Den Bereich der Sicherheitsdienste erwähnte ich bereits. Wir erbringen alle Leistungen zum Schutz von Menschen und Werte. Unterstützt werden wir dabei durch unsere moderne VdS Notruf- und Serviceleitstelle in Mannheim.

Benötigen Sie für die Sortengeschäfte gewisse Genehmigungen, Herr Spiegelmacher?
Heinz Spiegelmacher: Wir haben die Genehmigung für dieses Geschäftsmodell vor 6 Jahren zur Prüfung an die BaFin gegeben und dann die Genehmigung in 2013 erhalten. Im Geschäftsmodell arbeiten wir mit den Bayerischen Landesbanken eng im Rahmen einer Kooperation zusammen. Das ist unser Partner, welcher den Zahlungsverkehr abwickelt. Denn wir sind ja kein Kreditinstitut. Inzwischen ist dieses Geschäftsmodell ein wichtiger und additiver Teil unserer Dienstleistungsstruktur bei ZIEMANN. Wir sind nicht nur der klassische Geld & Wert Transporteur und Bearbeiter, sondern wir bieten Systemlösungen an. In dem Fall auf dem Sektor Sorten und Edelmetalle. Und da bedienen wir mittlerweile fast alle großen Handelsunternehmen in Deutschland.

Wie muss man sich das alles vorstellen?           
Ziemann VALORHeinz Spiegelmacher: Im Handelsbereich haben wir ja Sorten, also z. B. Schweizer Franken z.B.in den Anrainer-Regionen wie hier am Bodensee. Da kommen viele Schweizer über die Grenze und kaufen hier in Deutschland ein. Dies primär, da das Preisniveau ein geringeres ist und man als Schweizer die Mehrwertsteuer zurückvergütet bekommt. Das macht schon zwischen 20 und 35 Prozent Preisunterschied.
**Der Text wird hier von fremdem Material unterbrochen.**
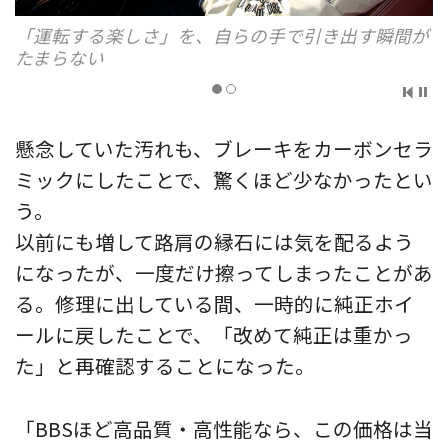
「運転する楽しさ」を、自らの手で引き出す瞬間が
たまらない
懸念していた汚れも、ブレーキをカーボンセラ
ミックにしたことで、驚くほど少なかったとい
う。
以前にも増して路肩の縁石には気を配るよう
になったが、一度だけ擦ってしまったことがあ
る。修理に出している間、一時的に純正ホイ
ールに戻したことで、「改めて純正は重かっ
た」と再確認することになった。
「BBSほど高品質・高性能なら、この価格は当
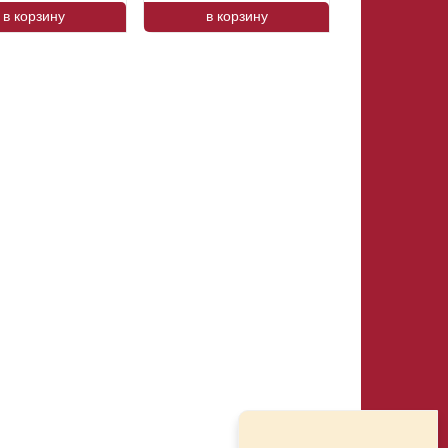
в корзину
в корзину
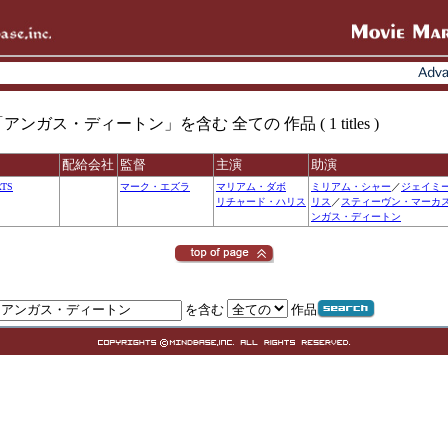
ンガス・ディートン」を含む 全ての 作品 ( 1 titles )
配給会社
監督
主演
助演
RTS
マーク・エズラ
マリアム・ダボ
ミリアム・シャー
／
ジェイミ
リチャード・ハリス
リス
／
スティーヴン・マーカ
ンガス・ディートン
を含む
作品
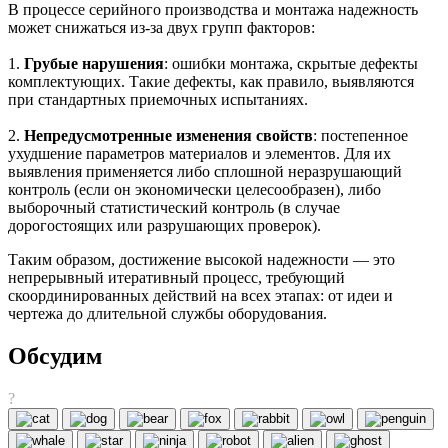
В процессе серийного производства и монтажа надежность
может снижаться из-за двух групп факторов:
1.
Грубые нарушения
: ошибки монтажа, скрытые дефекты
комплектующих. Такие дефекты, как правило, выявляются
при стандартных приемочных испытаниях.
2.
Непредусмотренные изменения свойств
: постепенное
ухудшение параметров материалов и элементов. Для их
выявления применяется либо сплошной неразрушающий
контроль (если он экономически целесообразен), либо
выборочный статистический контроль (в случае
дорогостоящих или разрушающих проверок).
Таким образом, достижение высокой надежности — это
непрерывный итеративный процесс, требующий
скоординированных действий на всех этапах: от идеи и
чертежа до длительной службы оборудования.
Обсудим
?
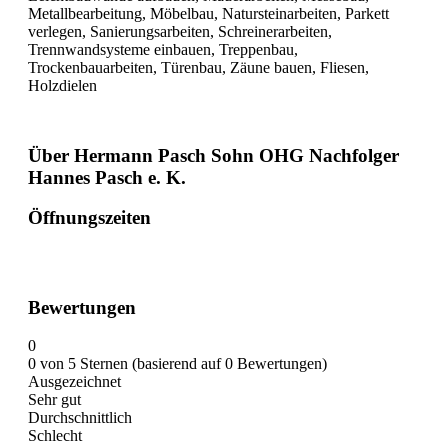
Metallbearbeitung, Möbelbau, Natursteinarbeiten, Parkett
verlegen, Sanierungsarbeiten, Schreinerarbeiten,
Trennwandsysteme einbauen, Treppenbau,
Trockenbauarbeiten, Türenbau, Zäune bauen, Fliesen,
Holzdielen
Über Hermann Pasch Sohn OHG Nachfolger
Hannes Pasch e. K.
Öffnungszeiten
Bewertungen
0
0 von 5 Sternen (basierend auf 0 Bewertungen)
Ausgezeichnet
Sehr gut
Durchschnittlich
Schlecht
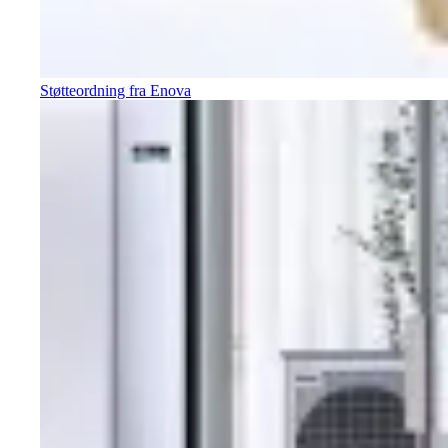
Støtteordning fra Enova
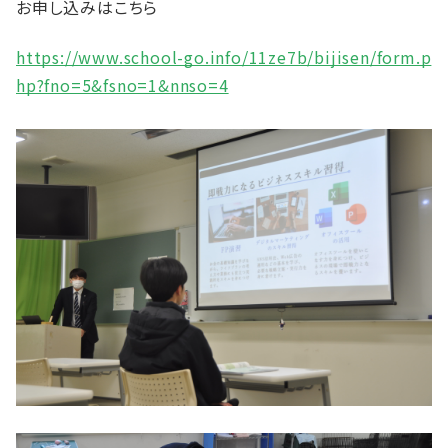
お申し込みはこちら
https://www.school-go.info/11ze7b/bijisen/form.p
hp?fno=5&fsno=1&nnso=4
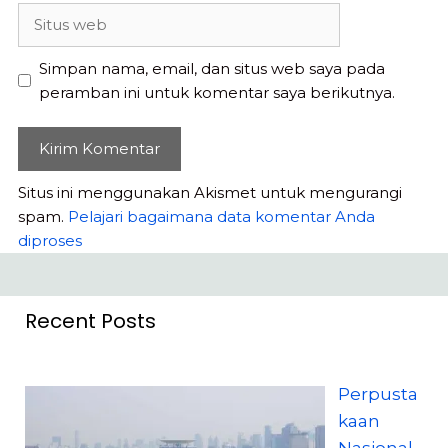
Situs
web
Simpan nama, email, dan situs web saya pada
peramban ini untuk komentar saya berikutnya.
Situs ini menggunakan Akismet untuk mengurangi
spam.
Pelajari bagaimana data komentar Anda
diproses
Recent Posts
Perpusta
kaan
Nasional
Dazu kommt noch, dass die Waren teilweise in der Schweiz viel, viel teurer sind als in Deutschland. Man gehört eben nicht zur EU. Also ist das Sortenaufkommen, das Schweizer Franken Aufkommen in so einem Handelsunternehmen in diesen Regionen extrem hoch. Hier macht man teilweise mehr Umsatz in Schweizer Franken als in Euro. Und das Gleiche findet im Norden, in Schleswig-Holstein mit den Dänischen Kronen statt. Und diese Sorten müssen im Normalfall dann, wie es in der Vergangenheit praktiziert wurde, über eine Bank angekauft werden und auf dem Konto des Kunden gutgeschrieben werden. Wir bieten diese gesamte Prozesskette aus einer Hand an. Wir holen das Geld ab, transportieren und zählen es. Wir kaufen es an und wir vergüten den Gegenwert auf dem Konto des Kunden. Also alles aus einer Hand. Da sind keine unterschiedlichen oder eine Vielzahl von Beteiligten mehr dabei. Und hierfür gibt es keine Limitierung, was die Summe betrifft.
Alle diese Funktionen obliegen unserer Verantwortung als Prozesspartner.

Herr Hisam und Herr Spiegelmacher, wir danken für das Gespräch.